Above, my Bay Laurel (Laurus nobilis)… bit the proverbial dust.
Hellebores (Helleborus orientalis) (above) may be short in the stem but they are coming along.
Above, Winter Daphne ( Daphne odora aureomarginata) unscathed & looking cheerful. Waiting for another few sunny days to unfurl and envelope the garden in its wonderful perfume.
And, as always, there is something cheerful waiting to brighten my day…
Early species crocus.
What damage if any, did your garden experience?
As I walk through the garden I see all the areas that would be much improved with a focal point.

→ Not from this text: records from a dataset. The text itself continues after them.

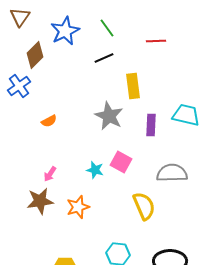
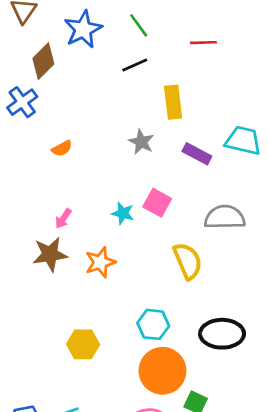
gray star: (109, 116) -> (141, 142), size x0.7
purple rectangle: (151, 125) -> (197, 154), turned -65

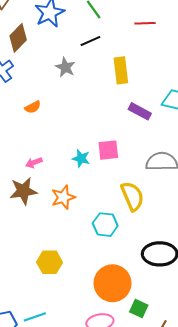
gray star: (141, 142) -> (65, 67), moved
pink square: (157, 203) -> (108, 150), turned -35
pink arrow: (63, 219) -> (34, 163), turned 35
cyan hexagon: (153, 324) -> (105, 225), moved

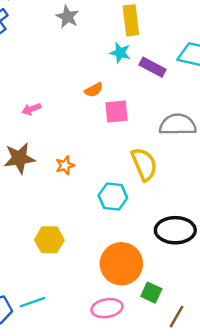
orange semicircle: (33, 107) -> (94, 90), moved
cyan star: (81, 158) -> (120, 53), moved
pink arrow: (34, 163) -> (31, 109), moved
orange star: (63, 197) -> (65, 165), size x0.7

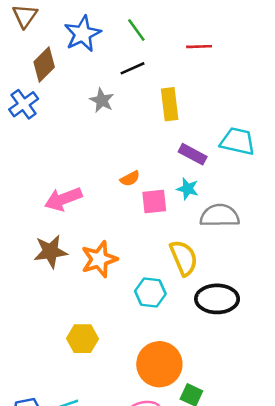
cyan star: (120, 53) -> (188, 189), moved
pink arrow: (31, 109) -> (63, 199), size x1.8
orange star: (65, 165) -> (99, 259), size x1.8
black ellipse: (175, 230) -> (217, 299), moved

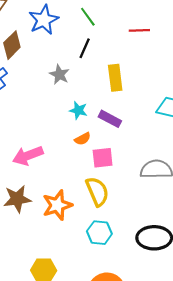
black line: (132, 68) -> (85, 48), turned -42
purple rectangle: (193, 154) -> (110, 119), moved
cyan star: (188, 189) -> (78, 110), moved
yellow semicircle: (184, 258) -> (97, 191), moved

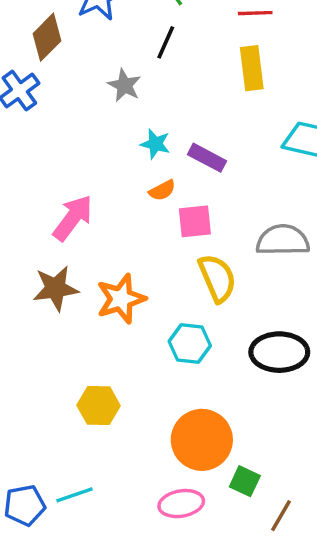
yellow rectangle: (115, 78) -> (252, 68), moved
pink arrow: (28, 156) -> (73, 218), turned 148
yellow semicircle: (97, 191) -> (217, 278), moved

The Circle of Friends (above) has a wonderful pot, an Italian reproduction of a Gertrude Jekyll design. (I want something taller, this is too round & short)
At the end of the Rose & Clematis Walk is the Schiaparelli Bench.
The cutting garden has several focal points as it is divided into four parterres…
The bench .. (On axis with the Potager)
and serving as focal point from two views is one of the classic Four Seasons.. ‘Summer’…
My friend, the brilliant and talented Landscape Designer Tara Dillard posts about focal points on her blog constantly!
This winter when I decorated my dinning room for holiday festivities, I was keenly aware that the view from the window was less than I hoped.So I moved ‘Summer’ from the cutting garden directly on axis with the centerpiece on the table.
She is here temporarily, I do think ‘Winter’ would be more appropriate since that is basically the only time we eat in the dining room, and ‘Summer’ belongs in the Cutting Garden with all the blooming beauties of her season. She has been moved so often that to paraphrase Margery Fish “In time she will learn to walk”
Ah, decisions, decisions… I always opt for more plants and labor when spending my garden $$$$. Perhaps this will be the year I concentrate on accessories.